- What to work on:
Please give back word for word the lines of the material below between the line containing "Pracovní doba (113, 479)" and the line containing "Kontakt (89, 449)", inclusive.

- Records for this exercise:
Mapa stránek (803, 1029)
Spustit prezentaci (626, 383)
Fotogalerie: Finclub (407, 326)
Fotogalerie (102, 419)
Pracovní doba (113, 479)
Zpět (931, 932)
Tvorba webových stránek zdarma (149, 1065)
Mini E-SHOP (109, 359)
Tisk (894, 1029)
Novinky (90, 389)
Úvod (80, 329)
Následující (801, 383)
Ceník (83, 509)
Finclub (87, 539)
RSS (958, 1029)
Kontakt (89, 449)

==

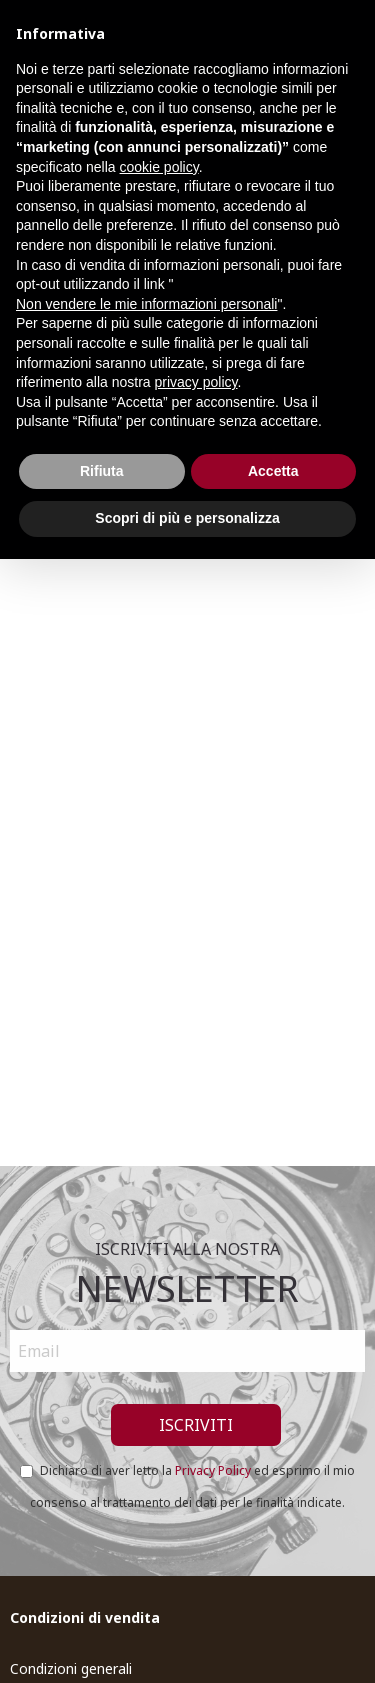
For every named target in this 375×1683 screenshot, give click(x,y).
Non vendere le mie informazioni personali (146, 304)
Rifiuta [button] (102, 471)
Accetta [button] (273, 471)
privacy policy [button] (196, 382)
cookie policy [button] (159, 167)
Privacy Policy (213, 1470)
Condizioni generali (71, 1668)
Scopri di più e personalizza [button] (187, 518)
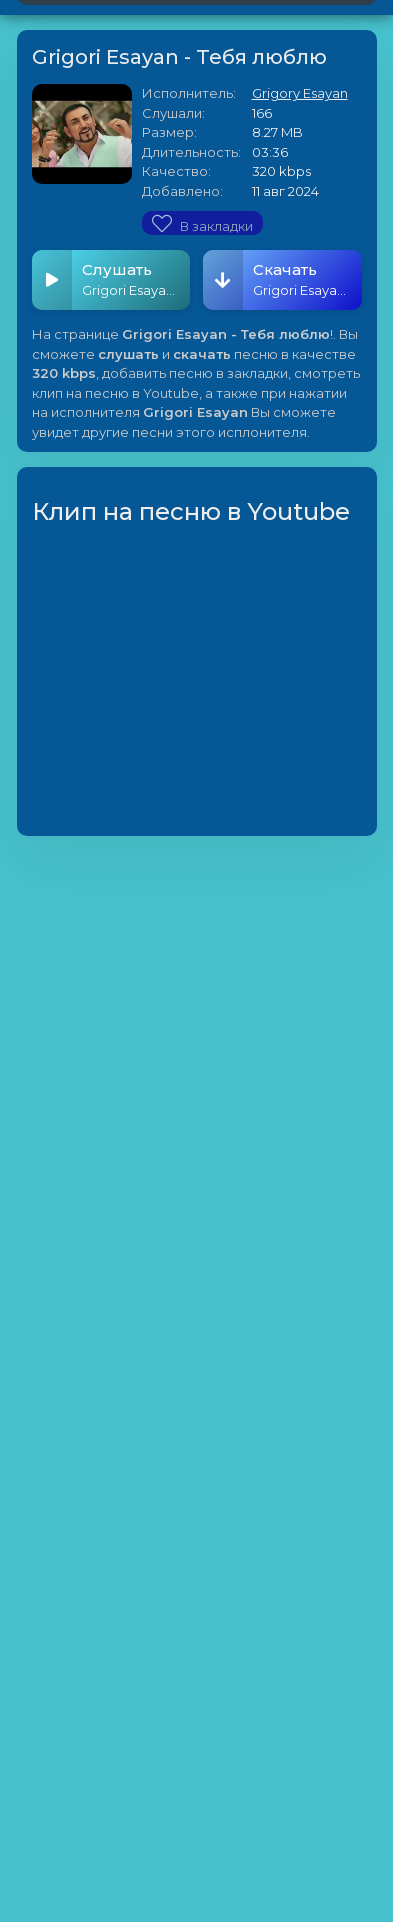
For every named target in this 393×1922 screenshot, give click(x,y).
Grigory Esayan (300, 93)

- Problem solution:
Pracovní doba (113, 479)
Zpět (931, 932)
Tvorba webových stránek zdarma (149, 1065)
Mini E-SHOP (109, 359)
Tisk (894, 1029)
Novinky (90, 389)
Úvod (80, 329)
Následující (801, 383)
Ceník (83, 509)
Finclub (87, 539)
RSS (958, 1029)
Kontakt (89, 449)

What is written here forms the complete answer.